**WHAT THIS TASK INVOLVES:** The entries shown below should be output exactly as they appear.

**RECORDS FOR THIS TASK:**
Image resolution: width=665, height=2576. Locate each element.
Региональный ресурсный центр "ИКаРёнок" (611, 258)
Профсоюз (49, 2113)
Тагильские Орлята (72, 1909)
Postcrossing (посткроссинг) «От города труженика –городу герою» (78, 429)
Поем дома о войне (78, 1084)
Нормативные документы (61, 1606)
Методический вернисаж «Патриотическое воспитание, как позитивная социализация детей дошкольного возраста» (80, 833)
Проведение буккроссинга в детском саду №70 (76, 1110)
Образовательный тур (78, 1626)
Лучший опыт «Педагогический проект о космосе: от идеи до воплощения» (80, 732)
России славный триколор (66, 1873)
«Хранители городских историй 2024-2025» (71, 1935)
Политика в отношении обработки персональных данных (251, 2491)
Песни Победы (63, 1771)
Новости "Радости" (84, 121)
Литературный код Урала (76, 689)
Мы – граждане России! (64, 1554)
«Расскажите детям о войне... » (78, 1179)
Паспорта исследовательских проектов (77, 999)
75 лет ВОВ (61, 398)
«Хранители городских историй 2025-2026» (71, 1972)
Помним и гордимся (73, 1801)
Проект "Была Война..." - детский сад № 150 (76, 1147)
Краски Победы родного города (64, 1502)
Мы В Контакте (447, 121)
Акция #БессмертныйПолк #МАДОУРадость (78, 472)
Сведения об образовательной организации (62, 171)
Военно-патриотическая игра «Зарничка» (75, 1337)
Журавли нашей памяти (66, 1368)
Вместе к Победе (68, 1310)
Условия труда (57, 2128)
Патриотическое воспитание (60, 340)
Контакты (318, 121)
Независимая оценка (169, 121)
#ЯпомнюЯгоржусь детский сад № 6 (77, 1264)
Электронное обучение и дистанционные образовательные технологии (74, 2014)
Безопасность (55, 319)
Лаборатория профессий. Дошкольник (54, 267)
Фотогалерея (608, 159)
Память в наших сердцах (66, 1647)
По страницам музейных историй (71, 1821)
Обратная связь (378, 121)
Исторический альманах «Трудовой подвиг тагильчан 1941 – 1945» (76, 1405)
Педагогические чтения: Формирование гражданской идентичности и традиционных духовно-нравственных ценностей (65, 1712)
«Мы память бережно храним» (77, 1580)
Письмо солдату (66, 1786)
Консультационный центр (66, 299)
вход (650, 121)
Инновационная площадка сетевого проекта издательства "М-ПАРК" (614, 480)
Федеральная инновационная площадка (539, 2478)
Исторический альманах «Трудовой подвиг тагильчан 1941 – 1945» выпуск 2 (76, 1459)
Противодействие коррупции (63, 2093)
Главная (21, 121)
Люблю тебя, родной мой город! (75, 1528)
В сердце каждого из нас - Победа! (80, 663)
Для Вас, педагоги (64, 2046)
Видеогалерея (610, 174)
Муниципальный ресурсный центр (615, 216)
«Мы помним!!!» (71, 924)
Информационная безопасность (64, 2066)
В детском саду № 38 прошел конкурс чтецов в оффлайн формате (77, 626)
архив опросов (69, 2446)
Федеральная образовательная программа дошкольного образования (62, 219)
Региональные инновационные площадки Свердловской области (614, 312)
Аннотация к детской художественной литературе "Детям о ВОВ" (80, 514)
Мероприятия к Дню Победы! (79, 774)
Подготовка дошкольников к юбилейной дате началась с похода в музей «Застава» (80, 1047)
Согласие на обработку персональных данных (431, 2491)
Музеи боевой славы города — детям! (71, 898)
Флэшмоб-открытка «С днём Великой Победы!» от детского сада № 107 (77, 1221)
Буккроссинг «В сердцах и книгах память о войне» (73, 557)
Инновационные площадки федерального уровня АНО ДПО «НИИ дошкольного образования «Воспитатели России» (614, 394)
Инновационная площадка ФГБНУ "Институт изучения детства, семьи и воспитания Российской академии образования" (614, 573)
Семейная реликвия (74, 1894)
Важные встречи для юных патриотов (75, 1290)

**TASK OUTPUT:**
Image resolution: width=665, height=2576. Locate each element.
Региональный ресурсный центр "ИКаРёнок" (611, 258)
Профсоюз (49, 2113)
Тагильские Орлята (72, 1909)
Postcrossing (посткроссинг) «От города труженика –городу герою» (78, 429)
Поем дома о войне (78, 1084)
Нормативные документы (61, 1606)
Методический вернисаж «Патриотическое воспитание, как позитивная социализация детей дошкольного возраста» (80, 833)
Проведение буккроссинга в детском саду №70 (76, 1110)
Образовательный тур (78, 1626)
Лучший опыт «Педагогический проект о космосе: от идеи до воплощения» (80, 732)
России славный триколор (66, 1873)
«Хранители городских историй 2024-2025» (71, 1935)
Политика в отношении обработки персональных данных (251, 2491)
Песни Победы (63, 1771)
Новости "Радости" (84, 121)
Литературный код Урала (76, 689)
Мы – граждане России! (64, 1554)
«Расскажите детям о войне... » (78, 1179)
Паспорта исследовательских проектов (77, 999)
75 лет ВОВ (61, 398)
«Хранители городских историй 2025-2026» (71, 1972)
Помним и гордимся (73, 1801)
Проект "Была Война..." - детский сад № 150 (76, 1147)
Краски Победы родного города (64, 1502)
Мы В Контакте (447, 121)
Акция #БессмертныйПолк #МАДОУРадость (78, 472)
Сведения об образовательной организации (62, 171)
Военно-патриотическая игра «Зарничка» (75, 1337)
Журавли нашей памяти (66, 1368)
Вместе к Победе (68, 1310)
Условия труда (57, 2128)
Патриотическое воспитание (60, 340)
Контакты (318, 121)
Независимая оценка (169, 121)
#ЯпомнюЯгоржусь детский сад № 6 (77, 1264)
Электронное обучение и дистанционные образовательные технологии (74, 2014)
Безопасность (55, 319)
Лаборатория профессий. Дошкольник (54, 267)
Фотогалерея (608, 159)
Память в наших сердцах (66, 1647)
По страницам музейных историй (71, 1821)
Обратная связь (378, 121)
Исторический альманах «Трудовой подвиг тагильчан 1941 – 1945» (76, 1405)
Педагогические чтения: Формирование гражданской идентичности и традиционных духовно-нравственных ценностей (65, 1712)
«Мы память бережно храним» (77, 1580)
Письмо солдату (66, 1786)
Консультационный центр (66, 299)
вход (650, 121)
Инновационная площадка сетевого проекта издательства "М-ПАРК" (614, 480)
Федеральная инновационная площадка (539, 2478)
Исторический альманах «Трудовой подвиг тагильчан 1941 – 1945» выпуск 2 (76, 1459)
Противодействие коррупции (63, 2093)
Главная (21, 121)
Люблю тебя, родной мой город! (75, 1528)
В сердце каждого из нас - Победа! (80, 663)
Для Вас, педагоги (64, 2046)
Видеогалерея (610, 174)
Муниципальный ресурсный центр (615, 216)
«Мы помним!!!» (71, 924)
Информационная безопасность (64, 2066)
В детском саду № 38 прошел конкурс чтецов в оффлайн формате (77, 626)
архив опросов (69, 2446)
Федеральная образовательная программа дошкольного образования (62, 219)
Региональные инновационные площадки Свердловской области (614, 312)
Аннотация к детской художественной литературе "Детям о ВОВ" (80, 514)
Мероприятия к Дню Победы! (79, 774)
Подготовка дошкольников к юбилейной дате началась с похода в музей «Застава» (80, 1047)
Согласие на обработку персональных данных (431, 2491)
Музеи боевой славы города — детям! (71, 898)
Флэшмоб-открытка «С днём Великой Победы!» от детского сада № 107 (77, 1221)
Буккроссинг «В сердцах и книгах память о войне» (73, 557)
Инновационные площадки федерального уровня АНО ДПО «НИИ дошкольного образования «Воспитатели России» (614, 394)
Инновационная площадка ФГБНУ "Институт изучения детства, семьи и воспитания Российской академии образования" (614, 573)
Семейная реликвия (74, 1894)
Важные встречи для юных патриотов (75, 1290)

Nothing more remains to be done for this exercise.